After acute stroke, baroreflex sensitivity (BRS) is impaired. This impaired acute stage BRS has been reported to be predictive of worsen outcome years after stroke in general. However, it is not very clear if the impaired acute stroke BRS would actually persist months after the acute stage. It is also not clear that such change, if any, would correlate with the functional outcome or prognosis after stroke. The trial is to investigate the longitudinal time course of BRS after ischemic stroke up to the 6th month post stroke and to see if there is any correlation of the changes in BRS with the functional outcome parameters using NIHSS and mRS scores throughout this period.

The purpose of this study is to identify daily activity patterns, negative life events and autonomic abnormalities that may be related to non-improvement in myalgic encephalomyelitis/chronic fatigue syndrome (ME/CFS). For both naturalistic studies and behavioral intervention trials, roughly 50% of patients report worsening or unchanged illness. The proposed four year study would be the first to look at the relation between illness non-improvement, patient activities at home and autonomic function. Our long-range goal is to identify physiological signals and activity patterns that predict non-improvement and relapse and develop a self-management program that prescribes improvement-linked behaviors and discourages non-improvement activities.

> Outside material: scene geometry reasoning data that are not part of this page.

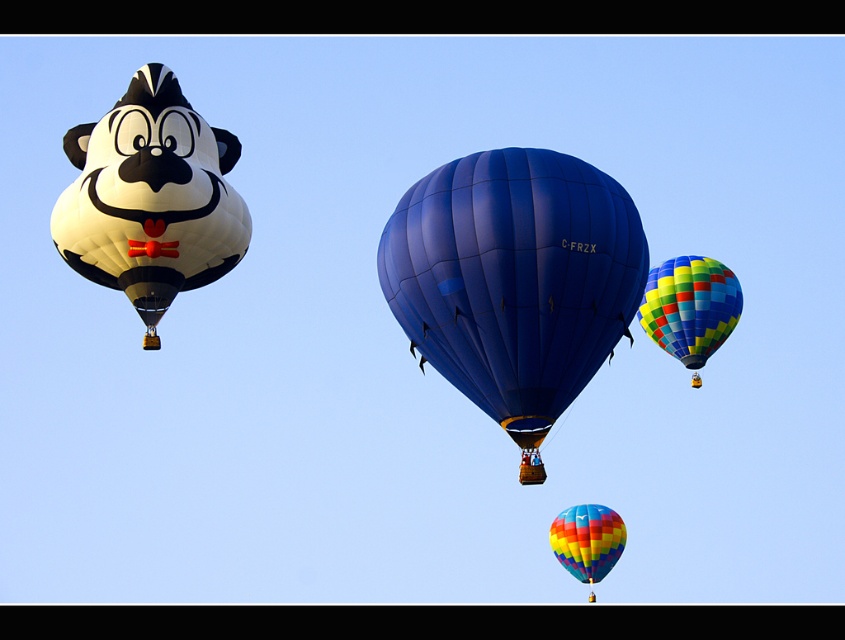 Question: Is white matte balloon at left closer to camera compared to multicolored fabric hot air balloon at upper right?

Choices:
 (A) no
 (B) yes

Answer: (B)

Question: Which point is closer to the camera?

Choices:
 (A) (668, 339)
 (B) (574, 529)
 (C) (161, 232)

Answer: (C)

Question: Considering the relative positions of white matte balloon at left and rainbow striped hot air balloon at lower center in the image provided, where is white matte balloon at left located with respect to rainbow striped hot air balloon at lower center?

Choices:
 (A) right
 (B) left

Answer: (B)

Question: Can you confirm if blue glossy hot air balloon at center is wider than rainbow striped hot air balloon at lower center?

Choices:
 (A) no
 (B) yes

Answer: (B)

Question: Which point is farther from the camera taking this photo?

Choices:
 (A) (540, 252)
 (B) (189, 259)
 (C) (562, 516)
 (D) (712, 312)

Answer: (C)

Question: Estimate the real-world distances between objects in this image. Which object is farther from the blue glossy hot air balloon at center?

Choices:
 (A) white matte balloon at left
 (B) rainbow striped hot air balloon at lower center

Answer: (B) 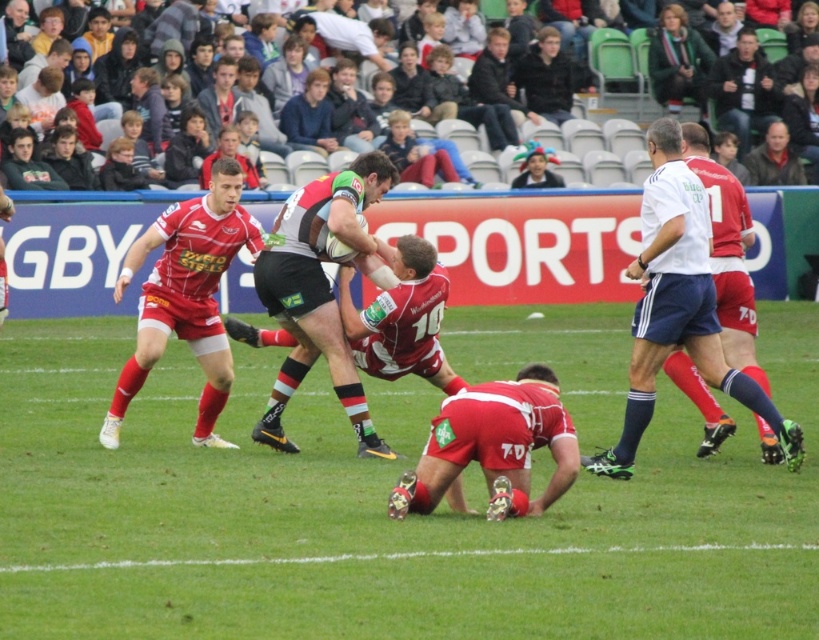 Is point (629, 484) positioned behind point (749, 52)?

No.

This screenshot has width=819, height=640. Describe the element at coordinates (378, 515) in the screenshot. I see `green grass at center` at that location.

The image size is (819, 640). I want to click on green grass at center, so click(x=378, y=515).

Consider the image. Measure the distance from green grass at center to multicolored fabric hat at upper center.

A distance of 8.26 meters exists between green grass at center and multicolored fabric hat at upper center.

Which is behind, point (267, 588) or point (545, 157)?

The point (545, 157) is more distant.

At what (x,y) coordinates should I click in order to perform the action: click on green grass at center. Please return your answer as a coordinate pair (x, y). Looking at the image, I should click on (378, 515).

Who is more distant from viewer, (210, 166) or (551, 180)?

The point (551, 180) is more distant.

Between matte red rugby player at center and multicolored fabric hat at upper center, which one is positioned higher?

Positioned higher is multicolored fabric hat at upper center.

Who is more forward, (252, 188) or (544, 161)?

Point (252, 188)

This screenshot has width=819, height=640. What are the coordinates of `matte red rugby player at center` in the screenshot? It's located at (229, 157). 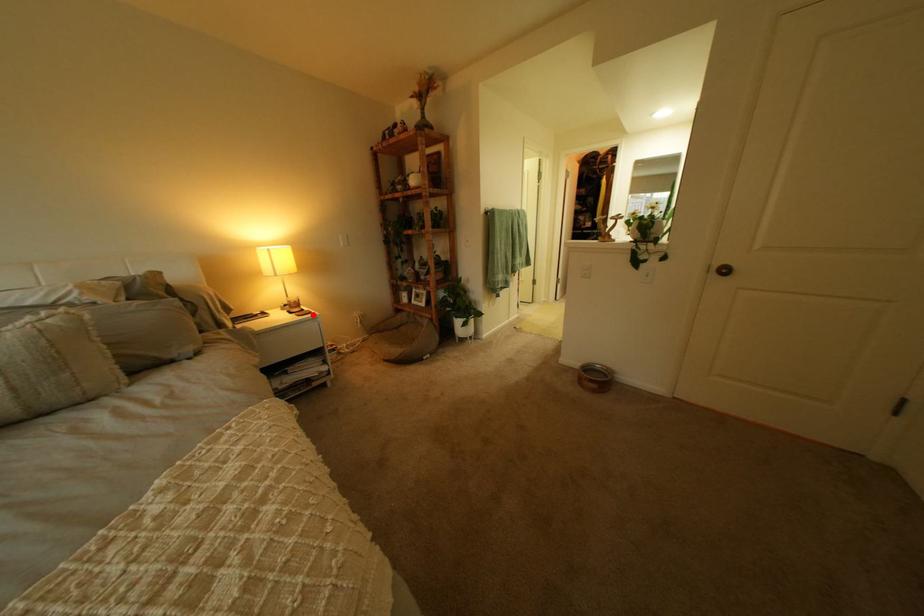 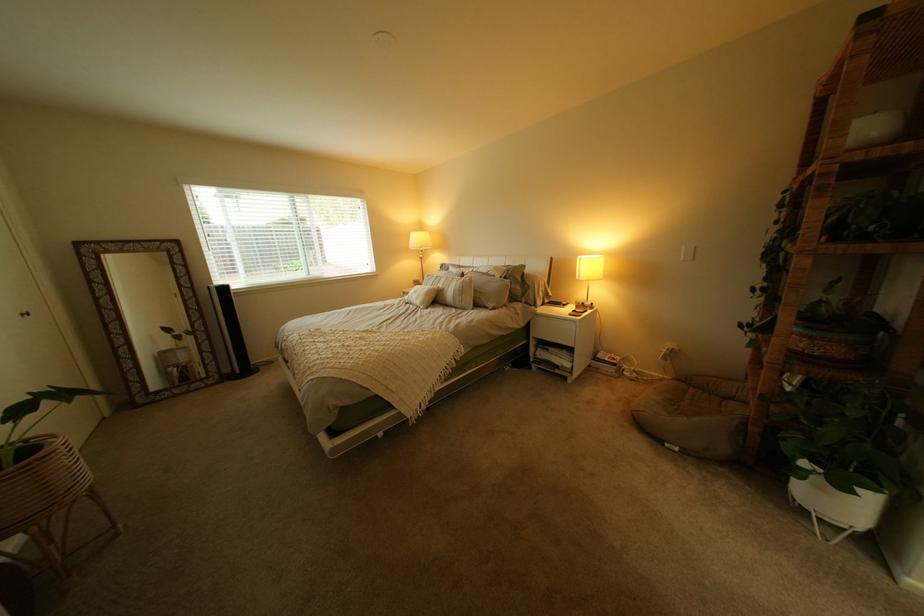 In the second image, find the point that corresponds to the highlighted location in the first image.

Transthyretin amyloidosis exhibits a variety of possible phenotypes, the hereditary neurological form being the most commonly found and studied (familial amyloidotic polyneuropathy or FAP), which can present from oligosymptomatic patients to patients with peripheral sensorimotor polyneuropathy of varying degrees and dysautonomia. Although a specific mutation usually causes a specific phenotype, that is, with a predominantly cardiac or preferential neurological profile, with the increase in the number of diagnosed cases, an overlapping of clinical presentations has been observed. The assessment of the autonomic profile in individuals with familial amyloidotic cardiomyopathy (FAC) has not been well studied, and it is not known whether patients with an exclusively cardiac profile of the disease may present dysautonomia or whether even mutation carriers without cardiac involvement may exhibit it. In this study, the autonomic profiles of patients with familial amyloidotic heart disease will be compared with the profiles of patients who have mutations but without established heart disease and healthy individuals (control group).

Investigators conducted a pilot study to to evaluate the autonomic function in participants with pectus excavatum before and after Nuss surgery.